# blackwater plants?



## illustrator (Jul 18, 2010)

Dear all, 

I am setting up an aquarium with some blackwater fish (Rasbora's, pearl gourami) as well as blackwater crypts. The crypts are still very small and I would love to add different plant species. Does anyone have a list of aquarium plants which prefer a low kH (1-3) and acid water (4-5)? I am thinking in the direction of Barclaya, Blyxia and Urticularia, but would like to have a longer list and then check what's available in the online stores in Europe. The general aquarium shops over here stock (understandably) mainly plants which require/tolerate hard water with a neutral to slightly alcalic pH.


----------



## Diana K (Dec 20, 2007)

I would use the plant finder and enter the term 'Difficult' in the right place. 
Then go through each plant to see if it prefers such conditions. 
There are some plants that really need that sort of tank, and others that will work in a wide range of conditions, including black water tanks. 

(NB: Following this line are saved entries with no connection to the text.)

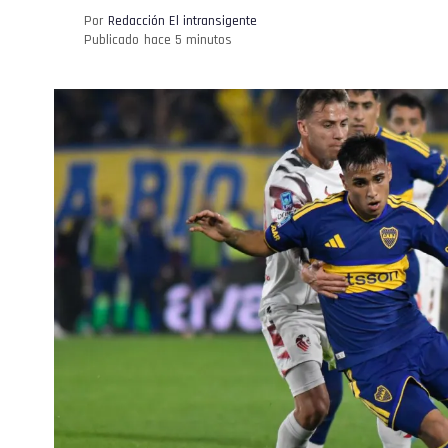
Por
Redacción El intransigente
Publicado
hace 5 minutos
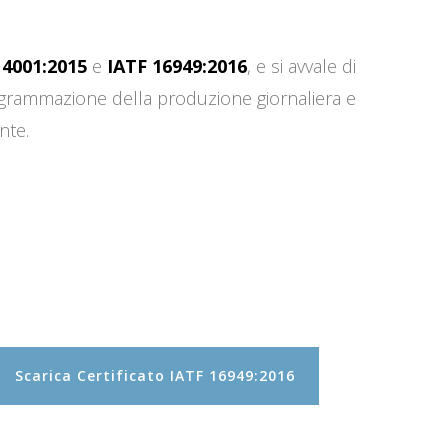
14001:2015
e
IATF 16949:2016
, e si avvale di
programmazione della produzione giornaliera e
nte.
Scarica Certificato IATF 16949:2016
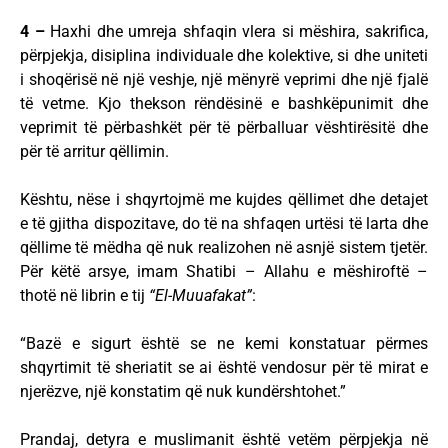
4 –
Haxhi dhe umreja shfaqin vlera si mëshira, sakrifica,
përpjekja, disiplina individuale dhe kolektive, si dhe uniteti
i shoqërisë në një veshje, një mënyrë veprimi dhe një fjalë
të vetme. Kjo thekson rëndësinë e bashkëpunimit dhe
veprimit të përbashkët për të përballuar vështirësitë dhe
për të arritur qëllimin.
Kështu, nëse i shqyrtojmë me kujdes qëllimet dhe detajet
e të gjitha dispozitave, do të na shfaqen urtësi të larta dhe
qëllime të mëdha që nuk realizohen në asnjë sistem tjetër.
Për këtë arsye, imam Shatibi – Allahu e mëshiroftë –
thotë në librin e tij
“El-Muuafakat”
:
“Bazë e sigurt është se ne kemi konstatuar përmes
shqyrtimit të sheriatit se ai është vendosur për të mirat e
njerëzve, një konstatim që nuk kundërshtohet.”
Prandaj, detyra e muslimanit është vetëm përpjekja në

Here are a few plants for the lowest pH, softest water.

Didiplis diandra
Mayaca fluviatilis
Many (perhaps all) Isoetes
Eichornia natans
Nymphoides cordata


----------



## illustrator (Jul 18, 2010)

Thanks, I did something like this with the Aquarien Atlas (Baensch) and came to a similar outcome. Only, the atlas lists _Vallisneria nana_ as a soft water species which looks like an error considering the information on this species on internet.

How about _Lagenandra meeboldii_?


----------



## asukawashere (Mar 11, 2009)

Low-light plants in general will fare better in the reduced lighting; many are fairly flexible with regard to parameters. Truthfully, it's the lighting and not the pH that's likely to most restrict your selection of plants. Barclaya is a good idea, and the various dwarf Nymphaea should work as well.


----------



## Diana K (Dec 20, 2007)

I was using the Baensch atlas like this:
Had to handle a pH in the 5s. 
KH not higher than single digits. 

Otherwise I would still have been typing! 

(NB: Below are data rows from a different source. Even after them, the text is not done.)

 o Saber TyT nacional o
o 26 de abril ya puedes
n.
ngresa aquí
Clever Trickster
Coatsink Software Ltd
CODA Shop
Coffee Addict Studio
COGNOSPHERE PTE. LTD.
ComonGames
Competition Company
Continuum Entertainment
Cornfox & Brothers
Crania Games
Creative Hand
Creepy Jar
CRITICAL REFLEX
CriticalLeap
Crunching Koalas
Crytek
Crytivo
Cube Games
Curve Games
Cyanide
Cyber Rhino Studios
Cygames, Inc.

There are some plants that really require soft, acidic conditions. They do not do well with a GH any higher than about 3 degrees. 

Most aquatic plants are fine down to a pH of about 6, and the low mineral level that this usually means. But these same plants are usually just fine with a pH into the mid 7s or higher, and a higher mineral level. 

There are a few plants that do better in harder water. 

When you know the tank is going to be an extreme (like pH under 6.0) then you are right to seek out those specialist plants that seem to require such a setting.


----------



## miremonster (Mar 26, 2006)

Hein's huge peat swamp tank, based on beech litter substrate, comes to my mind: 
http://www.aquaristikszene.ch/Zuechter_Pflanzen/Kettner/Hein02.jpg
http://www.aquaristikszene.ch/Zuechter_Pflanzen/Kettner/kettner.html (see further below)
But other submerged plants except a great diversity of Cryptocoryne: I remember only Barclaya motleyi.


----------



## illustrator (Jul 18, 2010)

miremonster said:


> Hein's huge peat swamp tank, based on beech litter substrate, comes to my mind:
> http://www.aquaristikszene.ch/Zuechter_Pflanzen/Kettner/Hein02.jpg
> http://www.aquaristikszene.ch/Zuechter_Pflanzen/Kettner/kettner.html (see further below)
> But other submerged plants except a great diversity of Cryptocoryne: I remember only Barclaya motleyi.


That's pretty amazing! C. griffitii and the like? Must be some real treasures in there ...


----------



## miremonster (Mar 26, 2006)

I don't exactly remember, but I mean griffithii and other C. cordata relatives (in the broadest sense) were in it.


----------